When not to go with the flow

The task of identifying the line between good and evil is like infinitesimal calculus. Mere intuitions are insufficient, which is why "going with the flow" so easily ends in evil. Many marriages fail this way, as sincerely innocent intentions to "make friends" or enjoy "a rich private life” all of a sudden become adulterous affairs or irrecoverable distances. To keep innocence from turning to guilt requires strict and formal tools, just as one cannot eyeball the derivative of a curve, but when it comes to good and evil the objects of analysis are typically difficult to measure. This is the genius of socially conservative Christian norms around sex and marriage, which are often seen as stupidly strict prohibitions, e.g. never having alone time with a member of the opposite sex.
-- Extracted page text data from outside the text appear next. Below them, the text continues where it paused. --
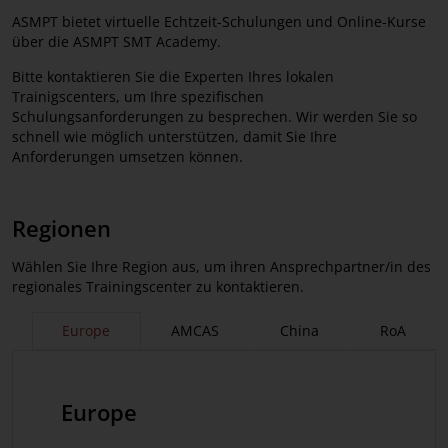
ASMPT bietet virtuelle Echtzeit-Schulungen und Online-Kurse
Presse
über die ASMPT SMT Academy.
Job & Karriere
Bitte kontaktieren Sie die Experten Ihres lokalen
Trainigscenters, um Ihre spezifischen
Lieferanten
Schulungsanforderungen zu besprechen. Wir werden Sie so
schnell wie möglich unterstützen, damit Sie Ihre
Qualität
Anforderungen umsetzen können.
Coordinated Vulnerability Disclosure
Policy
Regionen
Wählen Sie Ihre Region aus, um ihren Ansprechpartner/in des
regionales Trainingscenter zu kontaktieren.
Europe
AMCAS
China
RoA
Europe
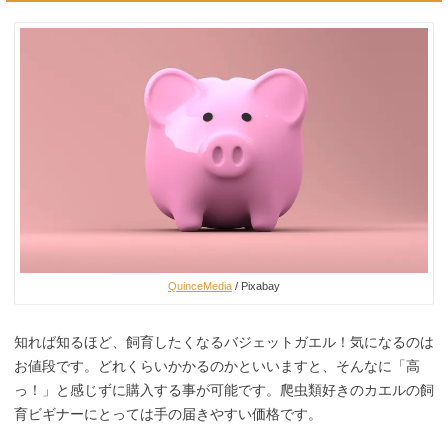
QuinceMedia
/ Pixabay
知れば知るほど、飼育したくなるバジェットガエル！気になるのは
お値段です。どれくらいかかるのかといいますと、そんなに「高
っ！」と感じずに購入する事が可能です。爬虫類好きのカエルの飼
育ビギナーにとっては手の届きやすい価格です。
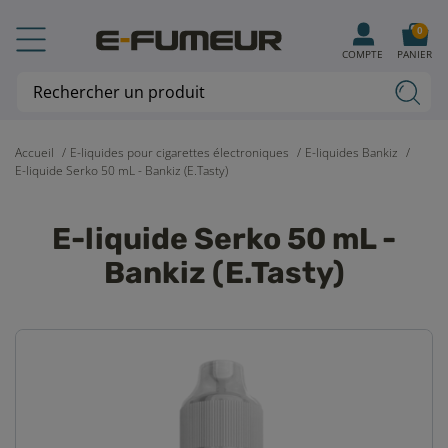
0
COMPTE
PANIER
Accueil
E-liquides pour cigarettes électroniques
E-liquides Bankiz
E-liquide Serko 50 mL - Bankiz (E.Tasty)
E-liquide Serko 50 mL -
Bankiz (E.Tasty)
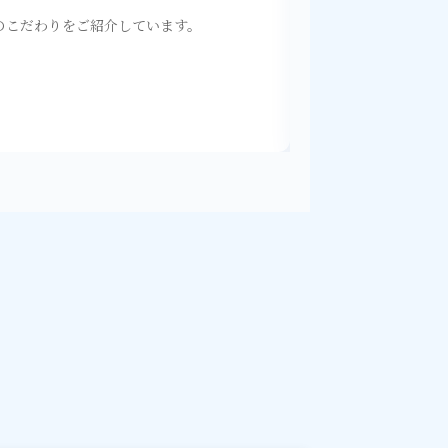
のこだわりをご紹介しています。
神戸元町の「漢方×
に迫ります。
特設記事を読む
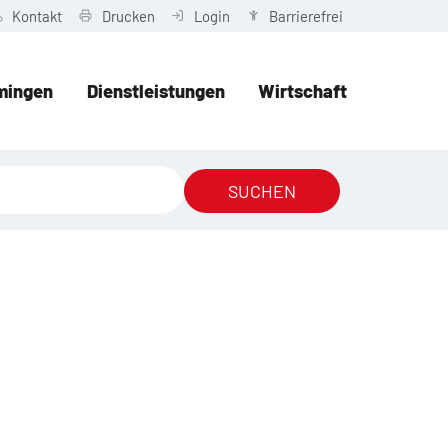
Kontakt
Drucken
Login
Barrierefrei
mingen
Dienstleistungen
Wirtschaft
SUCHEN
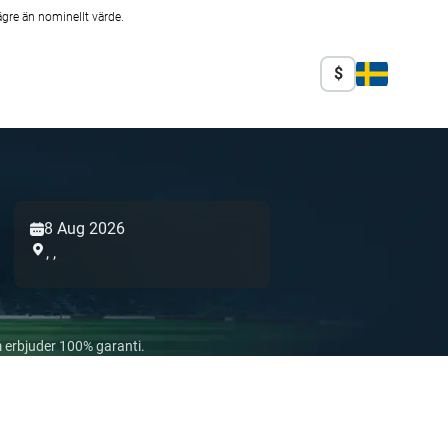
ägre än nominellt värde.
$
8 Aug 2026
,
,
 erbjuder 100% garanti.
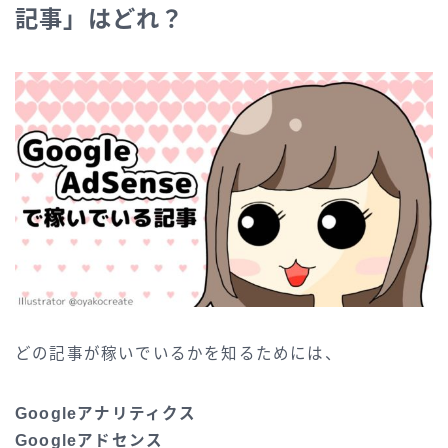
記事」はどれ？
どの記事が稼いでいるかを知るためには、
Googleアナリティクス
Googleアドセンス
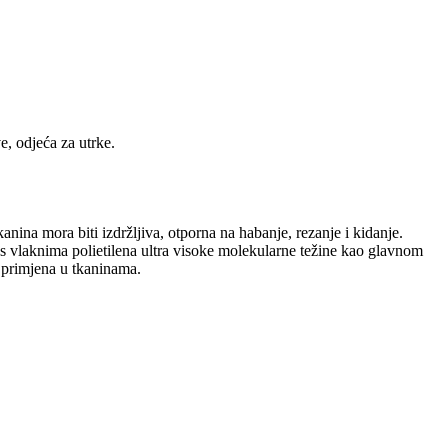
e, odjeća za utrke.
anina mora biti izdržljiva, otporna na habanje, rezanje i kidanje.
 s vlaknima polietilena ultra visoke molekularne težine kao glavnom
h primjena u tkaninama.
Secular cosmopolitans today laugh at this norm, but are the scoffers and mockers really doing so well? In the context of this particular example, marriage, one error on the side of adultery does more damage than several errors on the side of foregone other-sex friendship experiences. As a result, some educated cosmopolitans run around with many "friendships" and failed marriages, scoffing at the paranoia of Christian family values, although the latter include some superior, evolved formalities to deal with overly complex identification problems we are incapable of solving intuitively "in the moment." Whenever a fatal point on a map is hard to detect, it makes sense to prohibit any entrance into the smallest definable region around the undetectable point. Unconditional prohibition may be the most sophisticated rule in contexts where many hidden chutes toward the netherworld are known to exist, even if a sizable range of perfectly innocent and desirable experiences must be forgone.